Introduction: As background to understanding the functional components, each case study begins by describing the task addressed by the model. The descriptions concern the inputs and outputs: how the task information is encoded in the input representation, and how the model's response is encoded by the output representation. In many cases, there is a distinction between the cognitive task of the model and its instantiation in the input/output task of the network. For studies such as Elman's SRN, this mismatch is intentional, as the cognitive task can be viewed as a by-product of another process (i.e., discovery of lexical classes is via the prediction task in Elman's SRN). In others, the mismatch between cognitive task and input/output task may be less benign, obscuring the contribution of the model towards understanding the phenomenon. The second role of the introduction in each case study is to describe the network used and explain how the network addresses the cognitive task.
Memory: The target area of memory concerns identifying the information to be stored in memory, and the mechanisms that support it. There have been a range of mechanisms proposed for storing and retrieving memories in neural networks: such as implicit long-term coding of memories distributed in the weights; memory as an attractor; short-term memory as transient decay of activations; limit-cycle encoding of memories with synchrony as a method of retrieval. The case studies consider the what and how of memory storage and retrieval: What information needs memory? How is it stored and retrieved?
Time: The target area of time concerns how time is treated in the data, processing and parameters of the network. For example, does the network consider time as an absolute measure in which events in the input are time-stamped with reference to an external clock, as a sequence in which only the order of events is specified, or as a relative measure in which durations are ratios of one another? Methods for processing temporal information with neural networks have included: using a fixed or sliding time window which maps time into space; learning of time delays in the network weights; sequential processing of time slices; and encoding time as the phase angle of an oscillator. The case studies consider what measures of time are used by the network, how they are represented and what the underlying mechanisms are.
Change: In this section, the case studies consider the types of changes that occur in the neural network, parameters, data, etc, over a range of timescales:
They concern the types of changes that occur in the selected model and they are implemented in the network's mechanisms. (Note that few of these aspects apply to any one model, with many case studies focusing on change as learning.)

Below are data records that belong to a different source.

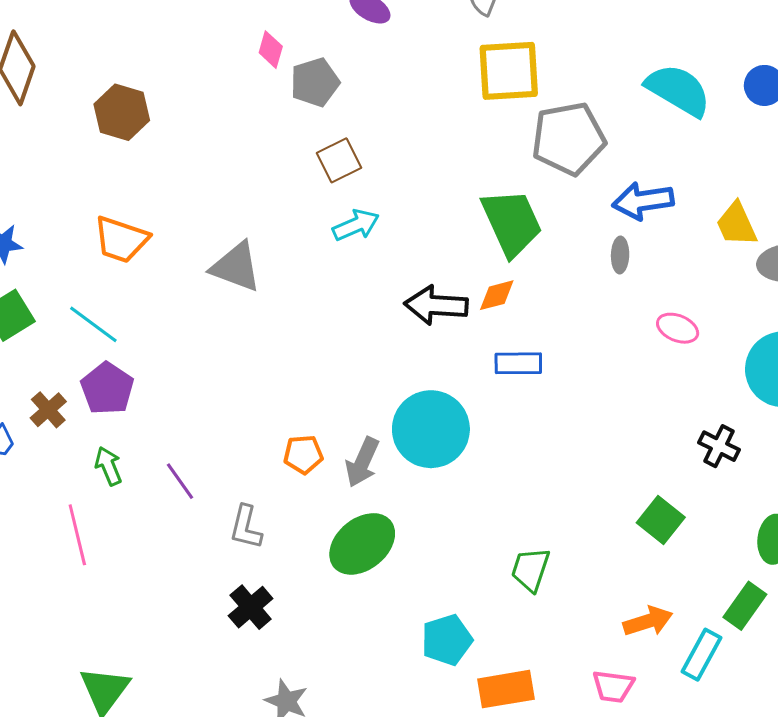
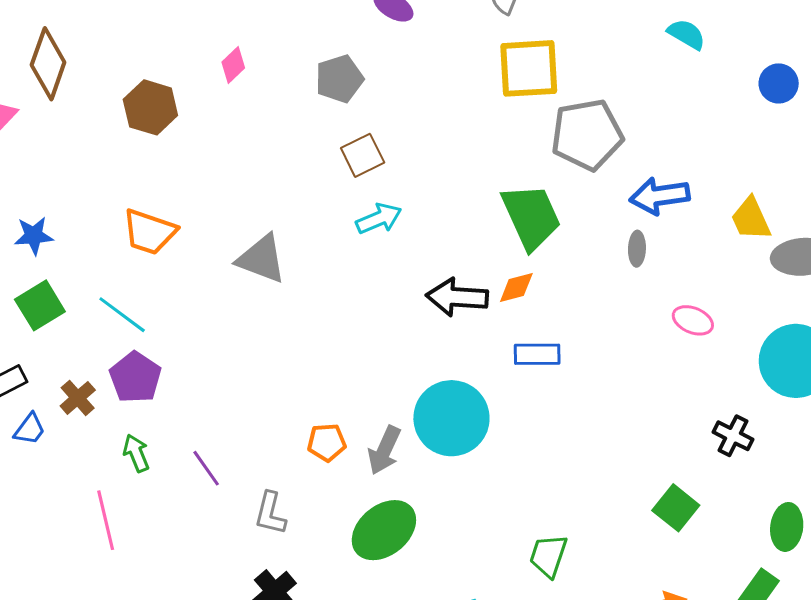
pink diamond: (271, 50) -> (233, 65), moved, turned 30
cyan semicircle: (678, 90) -> (687, 34), moved, size x0.6

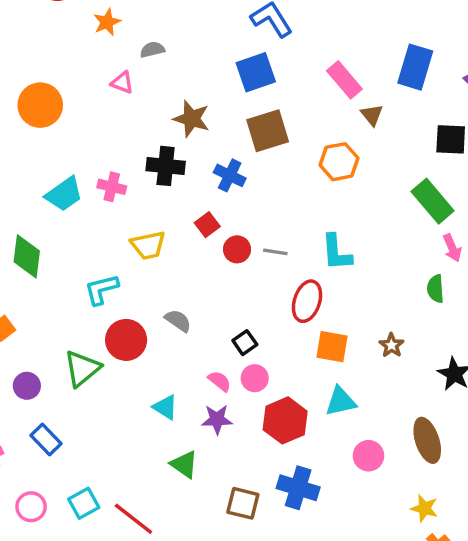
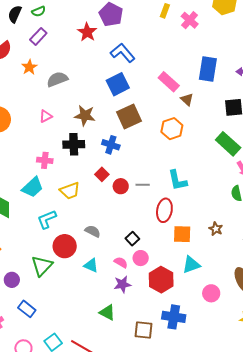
gray semicircle: (152, 50) -> (57, 79), size x1.5
pink triangle: (122, 83) -> (46, 116), moved, turned -40
cyan trapezoid: (64, 194) -> (33, 187), moved
cyan triangle: (165, 407) -> (91, 265), moved

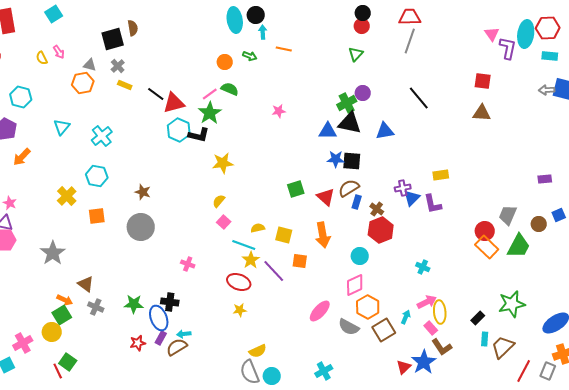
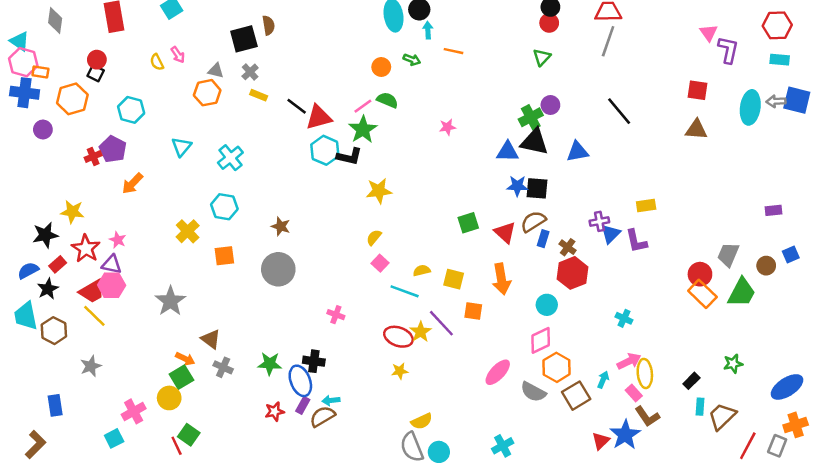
cyan ellipse: (526, 34) -> (750, 107), moved
yellow star: (251, 260) -> (420, 332), moved
green star: (512, 304) -> (733, 364), size x0.6

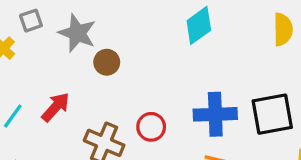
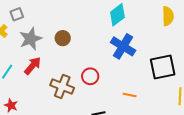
gray star: (77, 33) -> (31, 39), moved, turned 30
blue cross: (215, 114) -> (123, 46), moved, turned 35

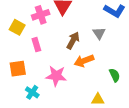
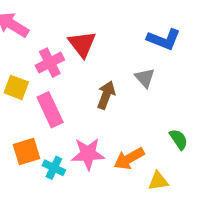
pink rectangle: (36, 45) -> (50, 110), size x1.5
orange arrow: (84, 61) -> (129, 159), moved
cyan cross: (32, 92) -> (54, 168), moved

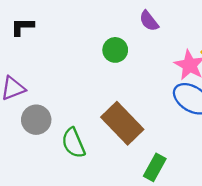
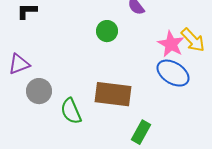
brown rectangle: (122, 123) -> (113, 94), turned -39

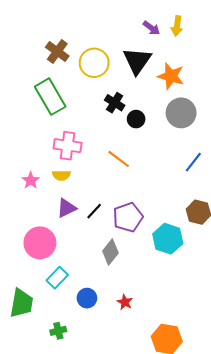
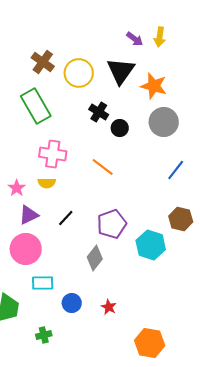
purple triangle: (66, 208) -> (29, 215), moved
black line: (94, 211) -> (66, 218), moved
cyan rectangle: (57, 278) -> (43, 283), turned 45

Structure: In this section, the case studies consider how structured information in the environment is represented as structured information in the network (e.g., an implicit grammar in training data can be encoded in the hidden-unit space of a recurrent net; and higher-order bindings can be stored using tensors or phase synchrony). Some structure is coded directly into the architecture of the network (e.g., the network may be partitioned into modules to directly encode structure). The way in which structure is encoded in the network constrains the generalization that the network capable of, and the case studies address whether generalization is due to direct coding of structure vs. learning it from the training data. There has been an ongoing debate in the ANN literature on the generalization abilities of networks. Where possible, the case studies address whether there are important aspects of structure that cannot be represented, learned or generalized by the network, or structure that may be expected to be reflected in the ANN model but is not.
Discussion and Conclusions: The final section involves discussion of how the functional components reviewed in the previous sections combine to explain the cognitive phenomena targeted by the model.